Já ouviram falar em Amado Ribeiro? Um dos maiores repórteres de polícia que conheci. Profissional dos mais competentes e arrojados, cria do vespertino A Noite - uma das empresas incorporadas ao patrimônio da União, ao lado do Jornal do Commercio. Do tempo em que novos jornalistas eram avaliados na reportagem de polícia, passando pelo crivo de veteranos, de ‘cobras criadas’ – na gíria da imprensa, aqueles mais experientes, calejados - e cujo desempenho e argúcia o secretário de redação ou o chefe de reportagem observavam atentamente a fim de opinarem em reunião com um dos diretores do jornal no final da semana.

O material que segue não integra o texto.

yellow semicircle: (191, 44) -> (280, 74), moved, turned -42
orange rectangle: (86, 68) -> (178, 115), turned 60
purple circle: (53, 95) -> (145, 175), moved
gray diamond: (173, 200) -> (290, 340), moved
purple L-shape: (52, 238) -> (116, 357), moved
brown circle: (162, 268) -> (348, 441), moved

A seleção, contudo, nem sempre se dava desta forma. Às vezes, o diretor Carvalho Netto, de A Noite, chamava o candidato a repórter cuja presença na redação já era habitual e lhe entregava a pauta invariavelmente com um assunto de polícia. Quem a rigor passava a Carvalho Netto os assuntos que deveriam constar na pauta era o ‘cobra’ Lincoln Massena, que à sua mesa, sem nada a fazer que não fosse cortar a gilete, do Jornal do Commercio, notícias e anúncios curiosos como sugestões de pauta, debruçava-se em aparas de papel trazidas das oficinas e sobre as quais se punha a desenhar figuras humanas e de bichos até o despertarem, quando desce os óculos à mesa e olha para cima.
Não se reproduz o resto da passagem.